Various clinical tools have been developed in order to score febrile children as a means to predict the severity of illness, but these scores have been found to be nonspecific and of limited use in clinical practice, especially when used as positive predictors of serious bacterial infection (SBI).^[2]

Fever in young children may represent both insignificant viral infections and SBI which is often not associated with a distinguishable source of infection.^[3] Seeking markers of invasive disease, as well as culture positivity for organisms, has been a goal of paediatricians for many years.

The evidence thus far, for multiple site testing, as well as multiple testing methods to detect SBIs in febrile young children, is unclear. In addition to selecting antibiotics for appropriate infections, the avoidance of unnecessary antibiotic use should also be considered important in this time of emerging multiresistant micro-organisms. This is an important aspect of antibiotic stewardship.^[4]

 

Methods

A prospective, cross-sectional study over a 1-year period (1 December 2013 - 30 November 2014) of children presenting to Steve Biko Academic Hospital (SBAH), Pretoria, was conducted.

The study sampling strategy included paediatric patients requiring admission who met inclusion criteria and presented to casualty, the outpatients department or directly to the wards.

Approval was obtained from the Department of Paediatrics and Superintendent of SBAH, as well as the MMed and Ethics committees of the University of Pretoria. Informed consent was obtained from the parents/guardians of each participant.

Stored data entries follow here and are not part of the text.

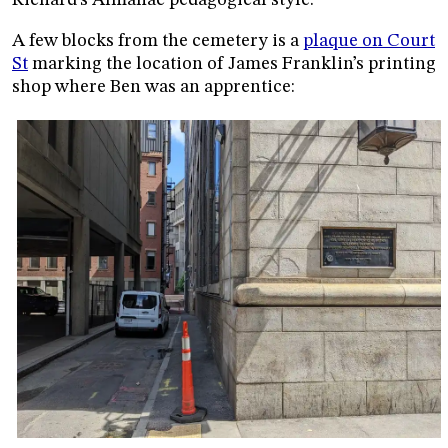
A few blocks from the cemetery is a
plaque on Court
St
marking the location of James Franklin’s printing
shop where Ben was an apprentice: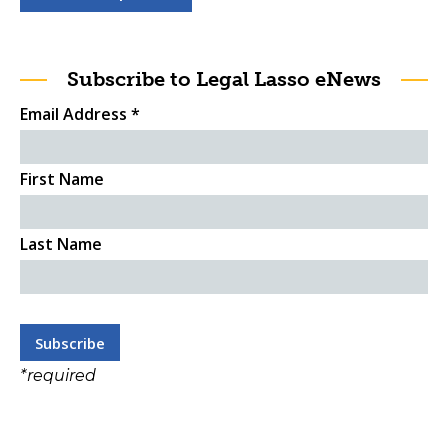
Subscribe to Legal Lasso eNews
Email Address
*
First Name
Last Name
*
required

SBAH is a large academic tertiary hospital located in Gauteng. It has two paediatric wards, with a maximum capacity of 56 beds, and one 7-bed paediatric ICU. All patients require referral from a clinic, medical practitioner or hospital. Patients not requiring tertiary care are down-referred to Tshwane District Hospital. The number of under-5 patients admitted per year is approximately 1 400 - 1 500. Three-quarters (~1 000) are admitted for subspecialist care and tend to be afebrile on admission; an eighth (~200) are neonates (excluded from the study), while 50% of the remaining 200 - 300 patients have low-grade fevers <38°C on admission (having been given prior antipyretics). Therefore the total number of children under 5 years of age expected for this cohort was 100 - 150 participants.

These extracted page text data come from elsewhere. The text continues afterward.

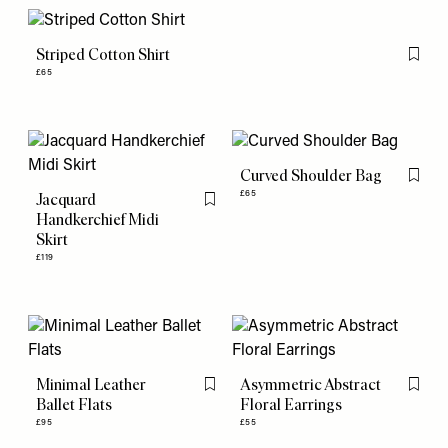
Striped Cotton Shirt
Flag th
£65
Curved Shoulder Bag
Flag th
£65
Jacquard
Flag this item
Handkerchief Midi
Skirt
£119
Minimal Leather
Asymmetric Abstract
Flag this item
Flag th
Ballet Flats
Floral Earrings
£95
£55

This study included all documented febrile patients (axillary temperature >38°C) who presented to SBAH between the ages of 1 month and 5 years, with signs and symptoms of pneumonia, meningitis and/or generalised sepsis. Exclusion criteria for this study were children over the age of 5 years, neonates (less than 1 month of age), admission temperature <38°C, and children with exclusion criteria for a lumbar puncture (LP), namely focal neurological signs, papilloedema, readily deteriorating consciousness or Glasgow Coma Scale (GCS) <8, signs of raised intracranial pressure (falling pulse, rising blood pressure, dilating or poorly reacting pupils), continuous seizure activity, bleeding diathesis and neural-tube defects.^[3]

Data collected included all the clinical, laboratory, radiological and microbiology findings. Data were collected on the day of admission, and updated as laboratory and microbiology results became available. In order to attempt to overcome the difference in clinical experience between admitting clinicians, specific signs and symptoms were listed in the data collection table that clinicians were instructed to document if present or absent on the day of admission. Patient age, gender, admission axillary temperature (°C) and urine dipstick findings were also included in the captured data.

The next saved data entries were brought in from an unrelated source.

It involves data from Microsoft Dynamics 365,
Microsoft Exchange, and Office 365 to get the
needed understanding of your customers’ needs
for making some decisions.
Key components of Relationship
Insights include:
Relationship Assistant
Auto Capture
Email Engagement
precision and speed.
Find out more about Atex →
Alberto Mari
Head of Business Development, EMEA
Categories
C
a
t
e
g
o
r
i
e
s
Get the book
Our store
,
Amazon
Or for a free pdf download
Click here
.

A 3-day cut-off value for the duration of hospitalisation was chosen for the purpose of this study as the median duration of hospitalisation for children at SBAH is 3 days. We expect those patients with severe illness to have a longer-than-median hospitalisation time.

A urine dipstick test was deemed positive in this study in the presence of leucocytes and/or nitrites. White cell count (WCC) was deemed to be increased ifthe WCC value was >17 ÷ 10⁹/L in children aged 1 - 12 months, and if >15 ÷ 10⁹/L in children 13 months -5 years.^[5] Leucopenia was defined as WCC <4 ÷ 10⁹/L. A C-reactive protein (CRP) value was deemed positive/predictive of bacterial infection if CRP >40 mg/L^[6] and procalcitonin (PCT) was positive if >0.2 ìg/L.^[7] Cerebrospinal fluid (CSF) findings were considered positive based either on biochemistry suggestive of meningitis, or on a positive CSF culture or PCR.^[8]

Chest radiographs (CXRs) were interpreted by the lead investigator using the World Health Organization (WHO) CXR interpretation methodology.^[9] A CXR was deemed positive for hyperinflation in the presence of >8 visible posterior ribs.^[9] This study also noted some combinations of both pneumonic changes and hyperinflation.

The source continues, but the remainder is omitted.